The reason to sing with joy and shout with gladness and make music is because we feel grateful. For what are we feeling grateful? For God, our strength, who rose up against the land of Egypt.  All of this is communal, in the plural form. 

But the text continues—and here it switches to the personal. The translation in Siddur Sim Shalom is more liberal than literal: 

Then I heard a voice I never knew.
“I removed the burden from your shoulder
your hands were freed from the load.
When you called in distress, I rescued you
Unseen, I answered you in thunder
I tested your faith in the wilderness.” 

The actual Hebrew is more specific. It refers to the Exodus from Egypt—and removing the Israelites from the burden of slavery. 

The load was the basket of bricks that the Israelites carried in the building projects of Pharaoh. The wilderness is named in the actual Hebrew; it is waters of Meribah. Meribah itself means strife and is a reference in Exodus 17:7 and Numbers 20:13, where the Israelites stayed after fleeing Egypt, the narrow place, and were complaining that they wanted to go back—because they were feeling strife at being free, and because they wanted the cucumbers and the leeks! 
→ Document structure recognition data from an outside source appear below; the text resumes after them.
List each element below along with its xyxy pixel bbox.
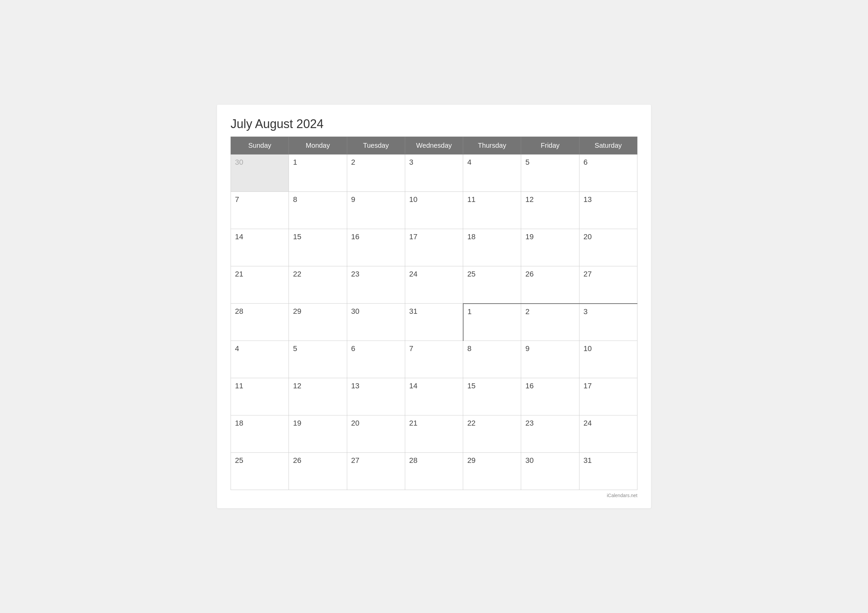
calendar-cell: 6 [579, 155, 637, 192]
calendar-cell: 4 [463, 155, 521, 192]
calendar-cell: 31 [579, 453, 637, 490]
calendar-cell: 20 [579, 229, 637, 266]
calendar-cell: 29 [289, 303, 347, 341]
calendar-cell: 11 [231, 378, 289, 415]
calendar-cell: 30 [521, 453, 579, 490]
calendar-cell: 12 [289, 378, 347, 415]
day-header-wednesday: Wednesday [405, 137, 463, 155]
calendar-cell: 17 [579, 378, 637, 415]
calendar-cell: 1 [463, 303, 521, 341]
calendar-cell: 31 [405, 303, 463, 341]
calendar-cell: 27 [579, 266, 637, 303]
day-header-monday: Monday [289, 137, 347, 155]
calendar-cell: 11 [463, 192, 521, 229]
day-header-thursday: Thursday [463, 137, 521, 155]
calendar-body: 3012345678910111213141516171819202122232… [231, 155, 637, 490]
calendar-cell: 26 [521, 266, 579, 303]
calendar-cell: 23 [521, 415, 579, 453]
week-row-7: 18192021222324 [231, 415, 637, 453]
calendar-cell: 18 [463, 229, 521, 266]
week-row-0: 30123456 [231, 155, 637, 192]
calendar-cell: 3 [579, 303, 637, 341]
day-header-tuesday: Tuesday [347, 137, 405, 155]
day-header-sunday: Sunday [231, 137, 289, 155]
calendar-cell: 24 [405, 266, 463, 303]
calendar-cell: 15 [289, 229, 347, 266]
calendar-cell: 9 [347, 192, 405, 229]
calendar-cell: 24 [579, 415, 637, 453]
calendar-cell: 29 [463, 453, 521, 490]
calendar-cell: 18 [231, 415, 289, 453]
calendar-cell: 25 [231, 453, 289, 490]
calendar-cell: 13 [579, 192, 637, 229]
calendar-cell: 13 [347, 378, 405, 415]
calendar-title: July August 2024 [231, 117, 637, 131]
calendar-cell: 16 [521, 378, 579, 415]
calendar-cell: 21 [405, 415, 463, 453]
calendar-cell: 25 [463, 266, 521, 303]
calendar-container: July August 2024 SundayMondayTuesdayWedn… [217, 105, 651, 508]
calendar-cell: 9 [521, 341, 579, 378]
calendar-cell: 22 [463, 415, 521, 453]
calendar-cell: 10 [579, 341, 637, 378]
calendar-cell: 8 [463, 341, 521, 378]
calendar-cell: 21 [231, 266, 289, 303]
calendar-table: SundayMondayTuesdayWednesdayThursdayFrid… [231, 136, 637, 490]
calendar-cell: 14 [405, 378, 463, 415]
footer-credit: iCalendars.net [231, 493, 637, 498]
calendar-cell: 7 [405, 341, 463, 378]
week-row-1: 78910111213 [231, 192, 637, 229]
calendar-cell: 28 [405, 453, 463, 490]
week-row-6: 11121314151617 [231, 378, 637, 415]
calendar-cell: 2 [521, 303, 579, 341]
week-row-5: 45678910 [231, 341, 637, 378]
header-row: SundayMondayTuesdayWednesdayThursdayFrid… [231, 137, 637, 155]
calendar-cell: 19 [521, 229, 579, 266]
calendar-cell: 23 [347, 266, 405, 303]
calendar-cell: 14 [231, 229, 289, 266]
calendar-cell: 19 [289, 415, 347, 453]
calendar-cell: 1 [289, 155, 347, 192]
calendar-cell: 2 [347, 155, 405, 192]
calendar-cell: 12 [521, 192, 579, 229]
calendar-cell: 3 [405, 155, 463, 192]
calendar-cell: 20 [347, 415, 405, 453]
calendar-cell: 5 [521, 155, 579, 192]
calendar-cell: 15 [463, 378, 521, 415]
calendar-cell: 5 [289, 341, 347, 378]
calendar-cell: 22 [289, 266, 347, 303]
day-header-friday: Friday [521, 137, 579, 155]
week-row-3: 21222324252627 [231, 266, 637, 303]
calendar-cell: 7 [231, 192, 289, 229]
calendar-cell: 8 [289, 192, 347, 229]
week-row-2: 14151617181920 [231, 229, 637, 266]
calendar-cell: 26 [289, 453, 347, 490]
calendar-cell: 6 [347, 341, 405, 378]
calendar-cell: 30 [231, 155, 289, 192]
calendar-cell: 17 [405, 229, 463, 266]
week-row-4: 28293031123 [231, 303, 637, 341]
calendar-cell: 16 [347, 229, 405, 266]
week-row-8: 25262728293031 [231, 453, 637, 490]
day-header-saturday: Saturday [579, 137, 637, 155]
calendar-cell: 4 [231, 341, 289, 378]
calendar-cell: 10 [405, 192, 463, 229]
calendar-cell: 30 [347, 303, 405, 341]
calendar-cell: 28 [231, 303, 289, 341]
calendar-cell: 27 [347, 453, 405, 490]
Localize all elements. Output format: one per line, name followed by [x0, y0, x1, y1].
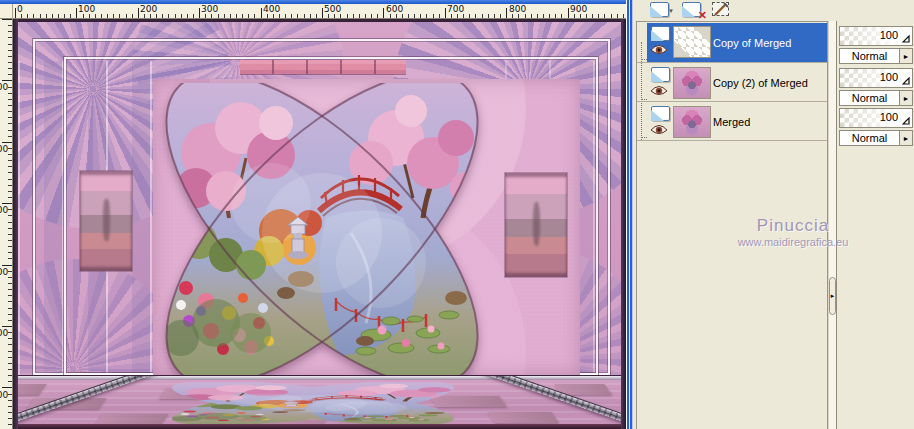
blend-mode-select[interactable]: Normal ► — [839, 130, 913, 146]
visibility-eye-icon[interactable] — [650, 44, 668, 56]
layer-thumbnail[interactable] — [673, 67, 711, 99]
blend-mode-value: Normal — [840, 50, 899, 62]
canvas-border-top — [13, 19, 626, 22]
floor-tile — [487, 412, 559, 423]
palette-splitter[interactable]: ► — [828, 21, 837, 429]
splitter-handle[interactable]: ► — [829, 277, 836, 315]
psp-workspace: 0 100 200 300 400 500 600 700 800 900 10… — [0, 0, 914, 429]
layer-name: Copy of Merged — [713, 23, 791, 62]
layer-page-icon — [651, 106, 670, 121]
opacity-slider-handle[interactable] — [902, 35, 910, 43]
ruler-major-ticks — [2, 19, 12, 429]
floor-edge — [13, 424, 626, 429]
expand-arrow-icon: ► — [830, 293, 836, 299]
opacity-value: 100 — [880, 111, 898, 123]
v-ruler-label: 100 — [0, 82, 11, 92]
blend-mode-arrow-icon[interactable]: ► — [899, 91, 912, 105]
h-ruler-label: 200 — [140, 4, 157, 14]
layer-name: Copy (2) of Merged — [713, 64, 808, 102]
opacity-slider[interactable]: 100 — [839, 68, 913, 88]
visibility-eye-icon[interactable] — [650, 124, 668, 136]
v-ruler-label: 500 — [0, 328, 11, 338]
layer-row-copy-of-merged[interactable]: Copy of Merged — [647, 23, 827, 62]
chevron-down-icon: ▼ — [668, 8, 674, 14]
layer-link-bracket — [641, 42, 642, 140]
delete-layer-button[interactable]: ✕ — [678, 2, 704, 19]
v-ruler-label: 0 — [0, 21, 11, 31]
h-ruler-label: 700 — [447, 4, 464, 14]
h-ruler-label: 0 — [17, 4, 23, 14]
canvas[interactable] — [13, 19, 626, 429]
blend-mode-value: Normal — [840, 132, 899, 144]
row-separator — [637, 101, 827, 102]
blend-mode-value: Normal — [840, 92, 899, 104]
canvas-border-left — [13, 19, 18, 429]
blend-mode-select[interactable]: Normal ► — [839, 48, 913, 64]
vertical-ruler: 0 100 200 300 400 500 600 — [0, 19, 13, 429]
v-ruler-label: 200 — [0, 144, 11, 154]
edit-selection-icon — [712, 2, 729, 16]
layers-palette: ▼ ✕ — [633, 0, 914, 429]
image-window-border — [626, 0, 633, 429]
top-tile-strip — [240, 60, 406, 74]
butterfly-garden-image — [151, 83, 493, 375]
layer-page-icon — [651, 67, 670, 82]
blend-mode-arrow-icon[interactable]: ► — [899, 131, 912, 145]
layer-thumbnail[interactable] — [673, 106, 711, 138]
v-ruler-label: 600 — [0, 390, 11, 400]
layer-page-icon — [651, 26, 670, 41]
h-ruler-label: 100 — [78, 4, 95, 14]
horizontal-ruler: 0 100 200 300 400 500 600 700 800 900 10… — [13, 4, 630, 19]
floor-trim — [13, 376, 626, 380]
h-ruler-label: 800 — [509, 4, 526, 14]
wall-picture-left — [80, 171, 132, 271]
opacity-slider[interactable]: 100 — [839, 26, 913, 46]
new-layer-button[interactable]: ▼ — [645, 2, 673, 19]
blend-mode-select[interactable]: Normal ► — [839, 90, 913, 106]
opacity-value: 100 — [880, 29, 898, 41]
opacity-slider[interactable]: 100 — [839, 108, 913, 128]
opacity-slider-handle[interactable] — [902, 77, 910, 85]
h-ruler-label: 400 — [263, 4, 280, 14]
layer-thumbnail[interactable] — [673, 26, 711, 58]
visibility-eye-icon[interactable] — [650, 85, 668, 97]
row-separator — [637, 62, 827, 63]
blend-mode-arrow-icon[interactable]: ► — [899, 49, 912, 63]
floor — [13, 375, 626, 429]
h-ruler-label: 300 — [201, 4, 218, 14]
row-separator — [637, 140, 827, 141]
h-ruler-label: 900 — [570, 4, 587, 14]
v-ruler-label: 400 — [0, 267, 11, 277]
ruler-major-ticks — [15, 8, 630, 18]
v-ruler-label: 300 — [0, 205, 11, 215]
opacity-slider-handle[interactable] — [902, 117, 910, 125]
layer-list: Copy of Merged Copy (2) of Merged — [636, 21, 828, 429]
h-ruler-label: 600 — [386, 4, 403, 14]
new-layer-icon — [650, 2, 669, 17]
layer-row-merged[interactable]: Merged — [647, 103, 827, 141]
opacity-value: 100 — [880, 71, 898, 83]
butterfly-reflection — [158, 382, 468, 424]
layer-name: Merged — [713, 103, 750, 141]
ruler-corner-box — [0, 4, 13, 19]
h-ruler-label: 500 — [324, 4, 341, 14]
edit-selection-button[interactable] — [707, 2, 733, 19]
wall-picture-right — [505, 173, 567, 277]
floor-tile — [13, 384, 47, 395]
layer-row-copy2-of-merged[interactable]: Copy (2) of Merged — [647, 64, 827, 102]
This is like the text we began with. Moses, bargaining with G-d demands to see G-d. God reassures Moses of God’s presence saying, “I will go in the lead and lighten your burden.” Other translations say “give you rest.” 
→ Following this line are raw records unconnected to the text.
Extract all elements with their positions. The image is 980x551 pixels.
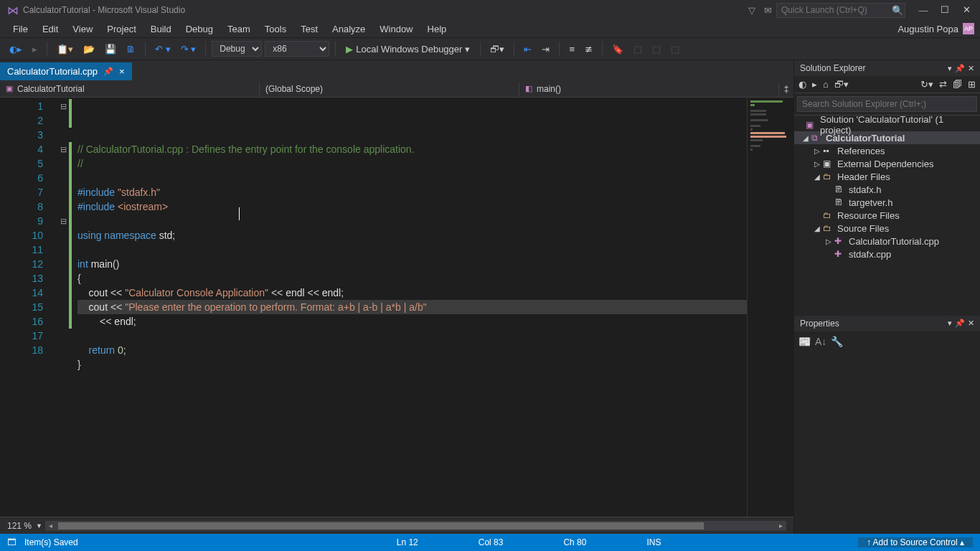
properties-header[interactable]: Properties ▾📌✕	[794, 316, 980, 331]
external-deps-node[interactable]: ▷▣External Dependencies	[794, 157, 980, 170]
scroll-right-icon[interactable]: ▸	[775, 521, 786, 531]
solution-search[interactable]	[794, 93, 980, 116]
show-all-icon[interactable]: 🗐	[953, 79, 962, 90]
menu-debug[interactable]: Debug	[179, 22, 220, 36]
file-calculatortutorial-cpp[interactable]: ▷✚CalculatorTutorial.cpp	[794, 235, 980, 248]
search-icon[interactable]: 🔍	[892, 5, 903, 16]
source-files-node[interactable]: ◢🗀Source Files	[794, 222, 980, 235]
notifications-icon[interactable]: ✉	[764, 5, 772, 16]
menu-project[interactable]: Project	[100, 22, 143, 36]
header-files-node[interactable]: ◢🗀Header Files	[794, 170, 980, 183]
undo-icon[interactable]: ↶ ▾	[151, 42, 174, 57]
quick-launch[interactable]: 🔍	[776, 3, 905, 18]
statusbar: 🗔 Item(s) Saved Ln 12 Col 83 Ch 80 INS ↑…	[0, 534, 980, 551]
zoom-level[interactable]: 121 %	[7, 521, 32, 531]
menu-edit[interactable]: Edit	[35, 22, 65, 36]
nav-function[interactable]: ◧main()	[519, 83, 779, 95]
config-select[interactable]: Debug	[212, 41, 262, 57]
window-title: CalculatorTutorial - Microsoft Visual St…	[23, 5, 744, 15]
menu-analyze[interactable]: Analyze	[325, 22, 372, 36]
file-targetver-h[interactable]: 🖹targetver.h	[794, 196, 980, 209]
menu-tools[interactable]: Tools	[258, 22, 293, 36]
solution-explorer-header[interactable]: Solution Explorer ▾📌✕	[794, 60, 980, 76]
props-pin-icon[interactable]: 📌	[955, 319, 965, 328]
menu-build[interactable]: Build	[143, 22, 179, 36]
uncomment-icon[interactable]: ≢	[581, 42, 596, 57]
titlebar: ⋈ CalculatorTutorial - Microsoft Visual …	[0, 0, 980, 20]
flag-icon[interactable]: ▽	[748, 5, 755, 16]
quick-launch-input[interactable]	[781, 5, 889, 15]
menu-team[interactable]: Team	[220, 22, 258, 36]
forward-icon[interactable]: ▸	[812, 79, 817, 90]
nav-scope[interactable]: (Global Scope)	[260, 83, 519, 95]
start-debug-button[interactable]: ▶ Local Windows Debugger ▾	[341, 42, 474, 56]
references-node[interactable]: ▷▪▪References	[794, 144, 980, 157]
sync-icon[interactable]: 🗗▾	[834, 79, 849, 90]
props-pages-icon[interactable]: 🔧	[831, 336, 843, 347]
save-icon[interactable]: 💾	[101, 42, 120, 57]
open-file-icon[interactable]: 📂	[80, 42, 98, 57]
user-name[interactable]: Augustin Popa	[897, 24, 958, 34]
back-icon[interactable]: ◐	[798, 79, 806, 90]
editor-footer: 121 % ▼ ◂ ▸	[0, 517, 793, 534]
resource-files-node[interactable]: 🗀Resource Files	[794, 209, 980, 222]
horizontal-scrollbar[interactable]	[57, 521, 775, 531]
split-icon[interactable]: ‡	[779, 84, 793, 94]
menu-window[interactable]: Window	[372, 22, 420, 36]
nav-project[interactable]: ▣CalculatorTutorial	[0, 83, 260, 95]
save-all-icon[interactable]: 🗎	[123, 42, 139, 57]
props-sort-icon[interactable]: A↓	[815, 336, 826, 347]
tab-calculatortutorial-cpp[interactable]: CalculatorTutorial.cpp 📌 ×	[0, 62, 132, 80]
next-bookmark-icon[interactable]: ⬚	[649, 42, 664, 57]
side-panel: Solution Explorer ▾📌✕ ◐ ▸ ⌂ 🗗▾ ↻▾ ⇄ 🗐 ⊞ …	[793, 60, 980, 534]
pin-icon[interactable]: 📌	[103, 67, 113, 76]
new-project-icon[interactable]: 📋▾	[53, 42, 77, 57]
status-line: Ln 12	[388, 537, 427, 547]
nav-bar: ▣CalculatorTutorial (Global Scope) ◧main…	[0, 80, 793, 98]
nav-back-icon[interactable]: ◐▸	[6, 42, 26, 57]
step-icon[interactable]: 🗗▾	[486, 42, 508, 57]
play-icon: ▶	[346, 44, 353, 55]
close-button[interactable]: ✕	[956, 4, 977, 16]
indent-less-icon[interactable]: ⇤	[520, 42, 535, 57]
minimap[interactable]	[747, 98, 793, 517]
tab-close-icon[interactable]: ×	[119, 66, 125, 77]
clear-bookmarks-icon[interactable]: ⬚	[667, 42, 683, 57]
indent-more-icon[interactable]: ⇥	[538, 42, 553, 57]
minimize-button[interactable]: —	[913, 4, 934, 16]
bookmark-icon[interactable]: 🔖	[608, 42, 627, 57]
menu-test[interactable]: Test	[293, 22, 325, 36]
refresh-icon[interactable]: ↻▾	[920, 79, 933, 90]
props-cat-icon[interactable]: 📰	[798, 336, 811, 347]
properties-icon[interactable]: ⊞	[968, 79, 976, 90]
panel-pin-icon[interactable]: 📌	[955, 64, 965, 73]
status-ready: Item(s) Saved	[16, 537, 87, 547]
file-stdafx-h[interactable]: 🖹stdafx.h	[794, 183, 980, 196]
redo-icon[interactable]: ↷ ▾	[177, 42, 200, 57]
prev-bookmark-icon[interactable]: ⬚	[630, 42, 646, 57]
props-close-icon[interactable]: ✕	[968, 319, 974, 328]
menu-view[interactable]: View	[65, 22, 100, 36]
code-editor[interactable]: 123456789101112131415161718 ⊟⊟⊟ // Calcu…	[0, 98, 793, 517]
file-stdafx-cpp[interactable]: ✚stdafx.cpp	[794, 248, 980, 260]
scroll-left-icon[interactable]: ◂	[45, 521, 57, 531]
maximize-button[interactable]: ☐	[934, 4, 956, 16]
solution-node[interactable]: ▣Solution 'CalculatorTutorial' (1 projec…	[794, 118, 980, 131]
panel-close-icon[interactable]: ✕	[968, 64, 974, 73]
props-dropdown-icon[interactable]: ▾	[948, 319, 952, 328]
nav-forward-icon[interactable]: ▸	[29, 42, 41, 57]
user-avatar[interactable]: AP	[963, 23, 974, 34]
output-icon[interactable]: 🗔	[7, 537, 16, 547]
source-control-button[interactable]: ↑ Add to Source Control ▴	[858, 537, 973, 547]
comment-icon[interactable]: ≡	[565, 42, 578, 57]
menu-help[interactable]: Help	[420, 22, 454, 36]
solution-search-input[interactable]	[797, 96, 977, 112]
collapse-icon[interactable]: ⇄	[939, 79, 947, 90]
editor-area: CalculatorTutorial.cpp 📌 × ▣CalculatorTu…	[0, 60, 793, 534]
solution-tree[interactable]: ▣Solution 'CalculatorTutorial' (1 projec…	[794, 116, 980, 316]
menu-file[interactable]: File	[6, 22, 35, 36]
status-ins: INS	[638, 537, 669, 547]
platform-select[interactable]: x86	[265, 41, 329, 57]
panel-dropdown-icon[interactable]: ▾	[948, 64, 952, 73]
home-icon[interactable]: ⌂	[823, 79, 829, 90]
The oblique translation of Siddur Sim Shalom worked for me. It allowed me to go back to a difficult time in my life and answer that haunting question for me. G-d goes with us, because Moses called G-d to account. In this very portion. This brings me comfort and strength. Still. So go ahead, argue with G-d. Bargain with G-d. Be angry with G-d. Cry. Scream. Pound a pillow. It’s OK. G-d can take it and will cry with you. You are not alone.